--- ACTIVITY ---
Look through the data below. Collect every line where the word "scholars" occurs.

INFORMATION SHOWN below:

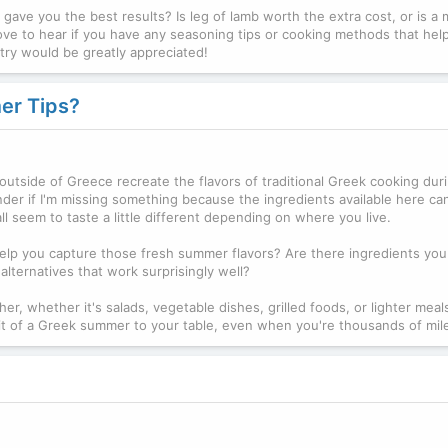
ave you the best results? Is leg of lamb worth the extra cost, or is a 
ove to hear if you have any seasoning tips or cooking methods that hel
a try would be greatly appreciated!
er Tips?
outside of Greece recreate the flavors of traditional Greek cooking dur
er if I'm missing something because the ingredients available here ca
ll seem to taste a little different depending on where you live.
 help you capture those fresh summer flavors? Are there ingredients yo
lternatives that work surprisingly well?
er, whether it's salads, vegetable dishes, grilled foods, or lighter meals.
g a bit of a Greek summer to your table, even when you're thousands of mi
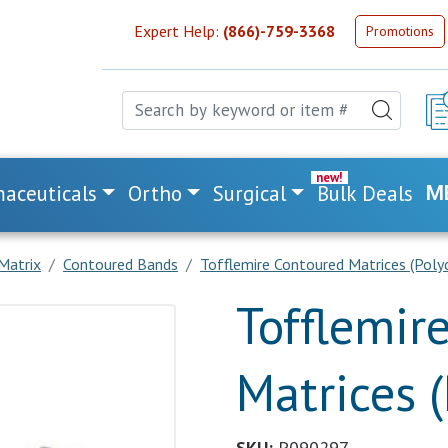
Expert Help:
(866)-759-3368
Promotions
aceuticals
Ortho
Surgical
Bulk Deals
M
Matrix
Contoured Bands
Tofflemire Contoured Matrices (Poly
Tofflemir
Matrices 
SKU:
P090297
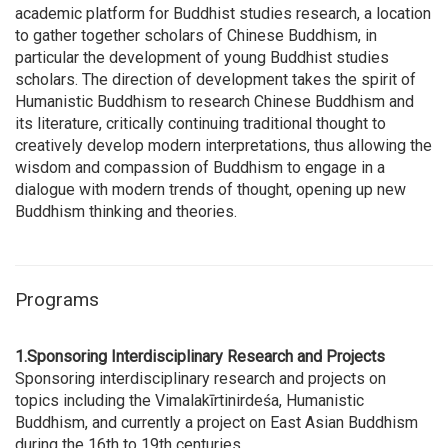
academic platform for Buddhist studies research, a location
to gather together scholars of Chinese Buddhism, in
particular the development of young Buddhist studies
scholars. The direction of development takes the spirit of
Humanistic Buddhism to research Chinese Buddhism and
its literature, critically continuing traditional thought to
creatively develop modern interpretations, thus allowing the
wisdom and compassion of Buddhism to engage in a
dialogue with modern trends of thought, opening up new
Buddhism thinking and theories.
Programs
1.Sponsoring Interdisciplinary Research and Projects
Sponsoring interdisciplinary research and projects on
topics including the Vimalakīrtinirdeśa, Humanistic
Buddhism, and currently a project on East Asian Buddhism
during the 16th to 19th centuries.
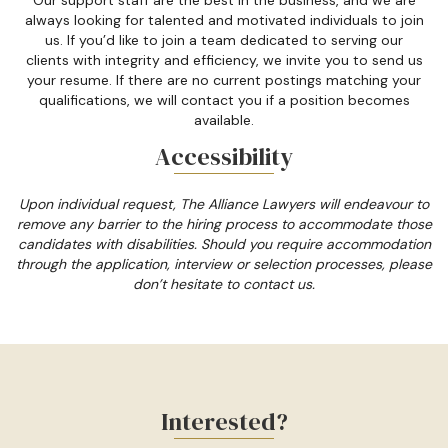
always looking for talented and motivated individuals to join
us. If you’d like to join a team dedicated to serving our
clients with integrity and efficiency, we invite you to send us
your resume. If there are no current postings matching your
qualifications, we will contact you if a position becomes
available.
Accessibility
Upon individual request, The Alliance Lawyers will endeavour to
remove any barrier to the hiring process to accommodate those
candidates with disabilities. Should you require accommodation
through the application, interview or selection processes, please
don’t hesitate to contact us.
Interested?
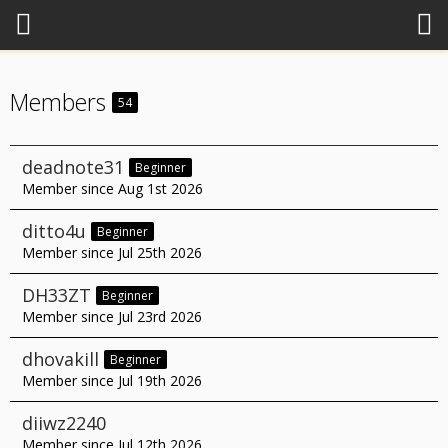
Members
54
deadnote31
Beginner
Member since Aug 1st 2026
ditto4u
Beginner
Member since Jul 25th 2026
DH33ZT
Beginner
Member since Jul 23rd 2026
dhovakill
Beginner
Member since Jul 19th 2026
diiwz2240
Member since Jul 12th 2026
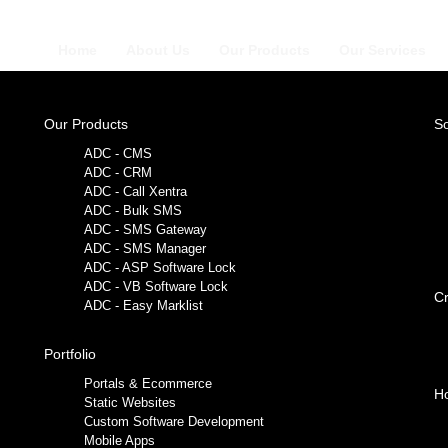
Home
About Us
Our Products
Our Services
Our Products
So
ADC - CMS
ADC - CRM
ADC - Call Xentra
ADC - Bulk SMS
ADC - SMS Gateway
ADC - SMS Manager
ADC - ASP Software Lock
ADC - VB Software Lock
Cr
ADC - Easy Marklist
Portfolio
Portals & Ecommerce
Ho
Static Websites
Custom Software Development
Mobile Apps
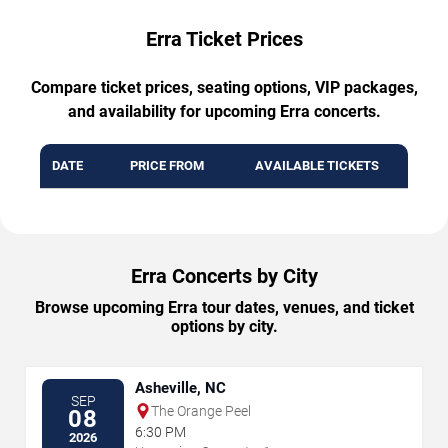
Erra Ticket Prices
Compare ticket prices, seating options, VIP packages,
and availability for upcoming Erra concerts.
DATE
PRICE FROM
AVAILABLE TICKETS
Erra Concerts by City
Browse upcoming Erra tour dates, venues, and ticket
options by city.
Asheville, NC
SEP
The Orange Peel
08
6:30 PM
2026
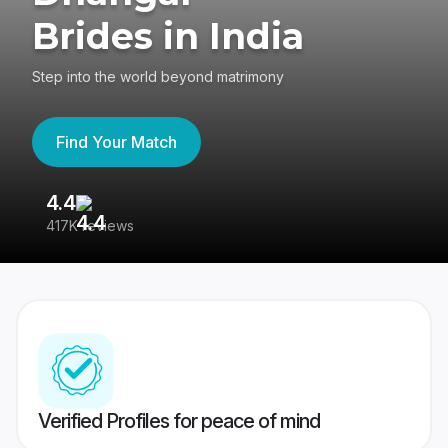
Brides in India
Step into the world beyond matrimony
Find Your Match
4.4
3
417K reviews
Re
Verified Profiles for peace of mind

End of INFORMATION SHOWN.

--- SOLUTION FOR THIS PROBLEM ---
to gather together scholars of Chinese Buddhism, in
scholars. The direction of development takes the spirit of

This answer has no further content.